Vietnam breaks new ground as Southeast Asia's first nation with a binding AI law
On 1 March 2026, Vietnam's Decree 13/2025 on artificial intelligence came into force, marking a pivotal moment in the region's approach to governing emerging technology. Vietnam is now the first country in Southeast Asia to enforce a comprehensive, standalone AI law, putting it ahead of far larger economies in the region and signalling that Hanoi is serious about shaping its digital future on its own terms.
The decree introduces a risk-based regulatory framework that draws clear inspiration from the EU AI Act, but is tailored to reflect Vietnam's particular development priorities, industrial structure, and social context. It is not a wholesale copy of European regulation.

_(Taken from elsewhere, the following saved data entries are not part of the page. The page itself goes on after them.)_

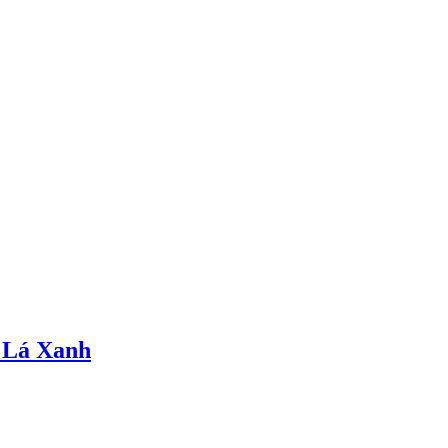
 Lá Xanh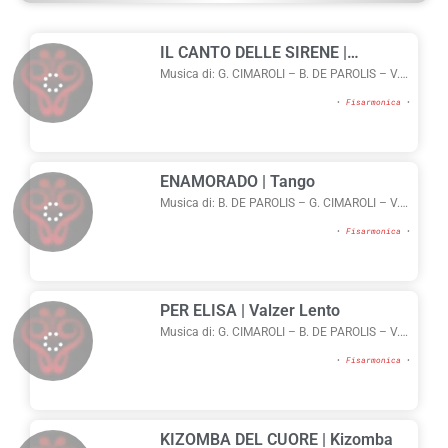
IL CANTO DELLE SIRENE |
Sirtacumbia
Musica di: G. CIMAROLI – B. DE PAROLIS – V.
CEROLI
•
Fisarmonica
•
ENAMORADO | Tango
Musica di: B. DE PAROLIS – G. CIMAROLI – V.
CEROLI
•
Fisarmonica
•
PER ELISA | Valzer Lento
Musica di: G. CIMAROLI – B. DE PAROLIS – V.
CEROLI
•
Fisarmonica
•
KIZOMBA DEL CUORE | Kizomba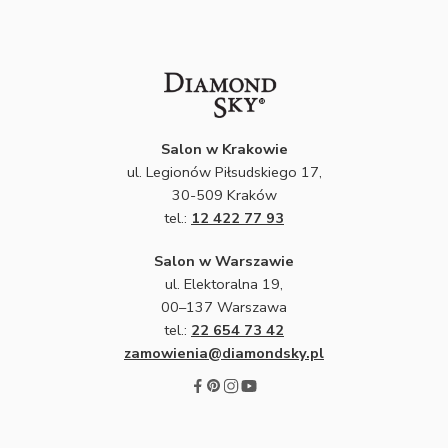
Salon w Krakowie
ul. Legionów Piłsudskiego 17,
30-509 Kraków
tel.:
12 422 77 93
Salon w Warszawie
ul. Elektoralna 19,
00–137 Warszawa
tel.:
22 654 73 42
zamowienia@diamondsky.pl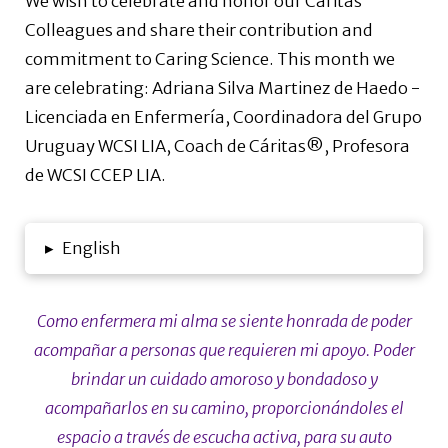
We wish to celebrate and honor our Caritas
Colleagues and share their contribution and
commitment to Caring Science. This month we
are celebrating: Adriana Silva Martinez de Haedo -
Licenciada en Enfermería, Coordinadora del Grupo
Uruguay WCSI LIA, Coach de Cáritas®, Profesora
de WCSI CCEP LIA.
▸
English
Como enfermera mi alma se siente honrada de poder
acompañar a personas que requieren mi apoyo. Poder
brindar un cuidado amoroso y bondadoso y
acompañarlos en su camino, proporcionándoles el
espacio a través de escucha activa, para su auto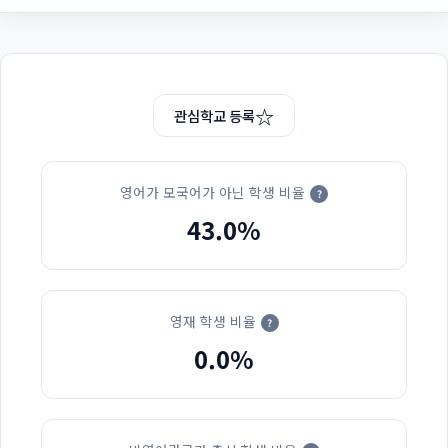
☆
관심학교 등록
영어가 모국어가 아닌 학생 비율
?
43.0%
영재 학생 비율
?
0.0%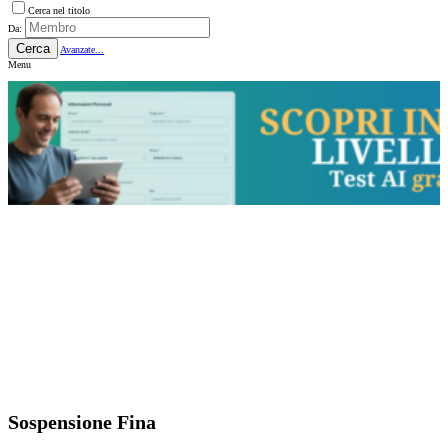
Cerca nel titolo
Da:
Cerca
Avanzate...
Menu
Sospensione Fina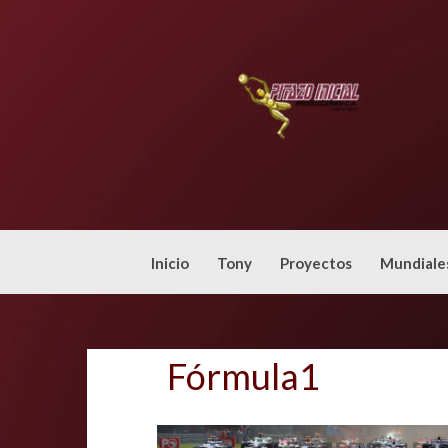
Skip
to
content
Inicio
Tony
Proyectos
Mundiale
Fórmula1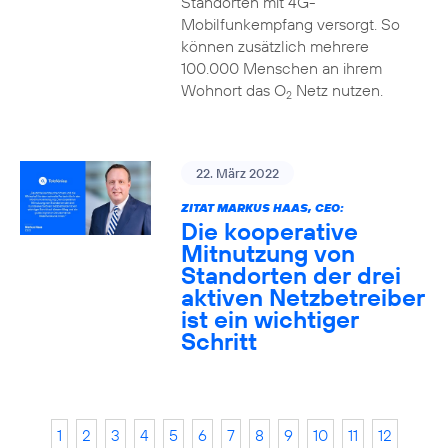
Standorten mit 4G-
Mobilfunkempfang versorgt. So
können zusätzlich mehrere
100.000 Menschen an ihrem
Wohnort das O
Netz nutzen.
2
22. März 2022
ZITAT MARKUS HAAS, CEO:
Die kooperative
Mitnutzung von
Standorten der drei
aktiven Netzbetreiber
ist ein wichtiger
Schritt
1
2
3
4
5
6
7
8
9
10
11
12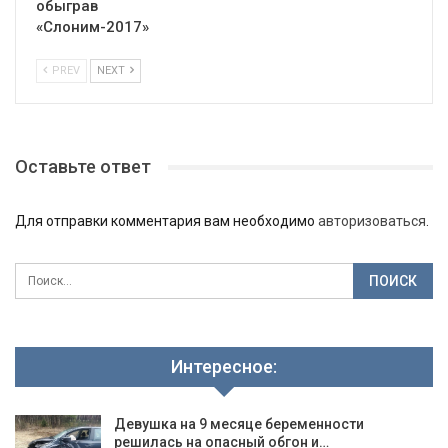
обыграв
«Слоним-2017»
PREV
NEXT
Оставьте ответ
Для отправки комментария вам необходимо
авторизоваться
.
Интересное:
Девушка на 9 месяце беременности
решилась на опасный обгон и…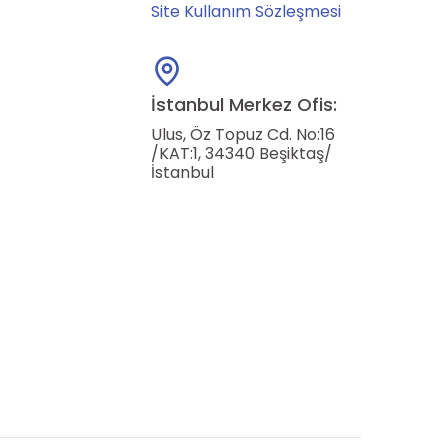
Site Kullanım Sözleşmesi
İstanbul Merkez Ofis:
Ulus, Öz Topuz Cd. No:16
/KAT:1, 34340 Beşiktaş/
İstanbul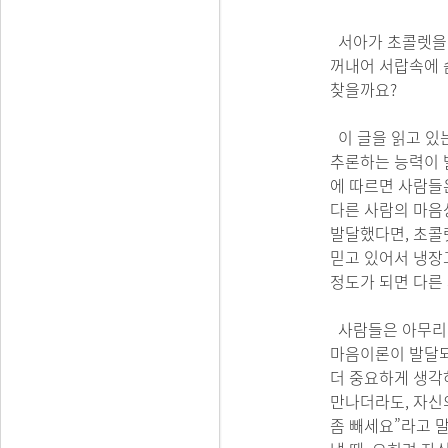
서아가 초콜렛을 
꺼내어 서랍속에 숨겼
찾을까요?
이 글을 읽고 있
추론하는 능력이 발
에 따르면 사람들은
다른 사람의 마음
발달했다면, 초콜
믿고 있어서 냉장
정도가 되면 다른
사람들은 아무리 
마음이론이 발달되
더 중요하게 생각
만나더라도, 자신의
좀 빼세요”라고 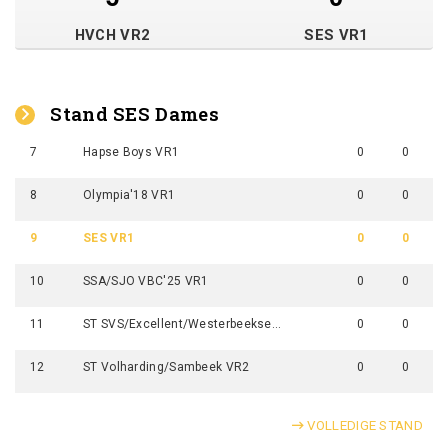
HVCH VR2
SES VR1
Stand SES Dames
7
Hapse Boys VR1
0
0
8
Olympia'18 VR1
0
0
9
SES VR1
0
0
10
SSA/SJO VBC'25 VR1
0
0
11
ST SVS/Excellent/Westerbeekse Boys VR1
0
0
12
ST Volharding/Sambeek VR2
0
0
VOLLEDIGE STAND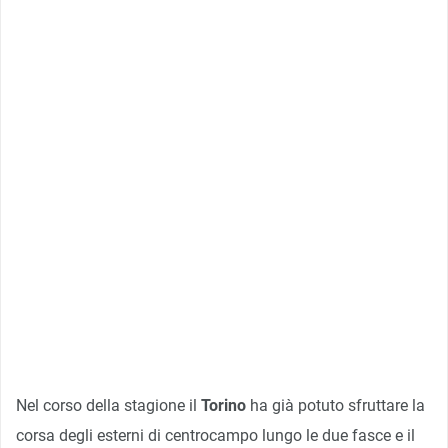
Nel corso della stagione il
Torino
ha già potuto sfruttare la
corsa degli esterni di centrocampo lungo le due fasce e il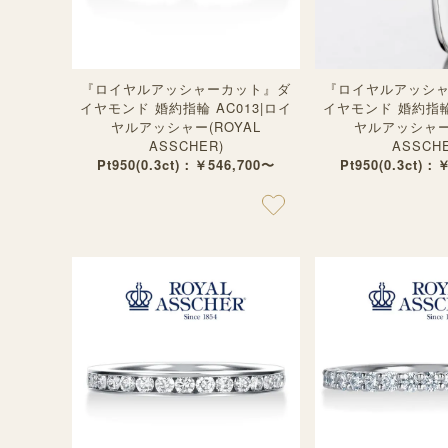
『ロイヤルアッシャーカット』ダ
『ロイヤルアッシ
イヤモンド 婚約指輪 AC013|ロイ
イヤモンド 婚約指輪 
ヤルアッシャー(ROYAL
ヤルアッシャー(
ASSCHER)
ASSCHE
Pt950(0.3ct)：￥546,700〜
Pt950(0.3ct)：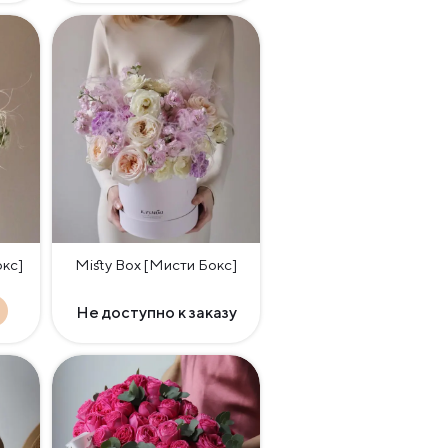
окс]
Misty Box [Мисти Бокс]
Не доступно к заказу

It is a deliberate adaptation, and that distinction matters enormously for how the region will watch and ultimately respond.
By The Numbers
- 1 March 2026: Date Decree 13/2025 officially came into force in Vietnam
- 100 million+: Vietnam's population, underscoring the scale of the law's reach
- 1st in Southeast Asia: Vietnam is the only ASEAN nation with a binding standalone AI law currently in effect
- 10 nations: ASEAN member states watching Vietnam's framework as they develop their own AI governance approaches
- 1 new institution: Vietnam's National AI Ethics Committee established under the decree to review emerging applications and advise on policy
What the Law Actually Requires
Decree 13/2025 is built around several interlocking obligations that affect both domestic developers and foreign companies operating in Vietnam. The core requirement is mandatory registration of high-risk AI systems with the Ministry of Information and Communications, paired with impact assessments that must be completed before any such system can be deployed.
Transparency is a central pillar. High-risk AI systems must meet disclosure requirements, meaning users and affected parties must be informed when they are interacting with, or subject to, automated decision-making. The law also introduces strict restrictions on AI-generated deepfakes, reflecting growing concern about synthetic media's role in disinformation and fraud across the region.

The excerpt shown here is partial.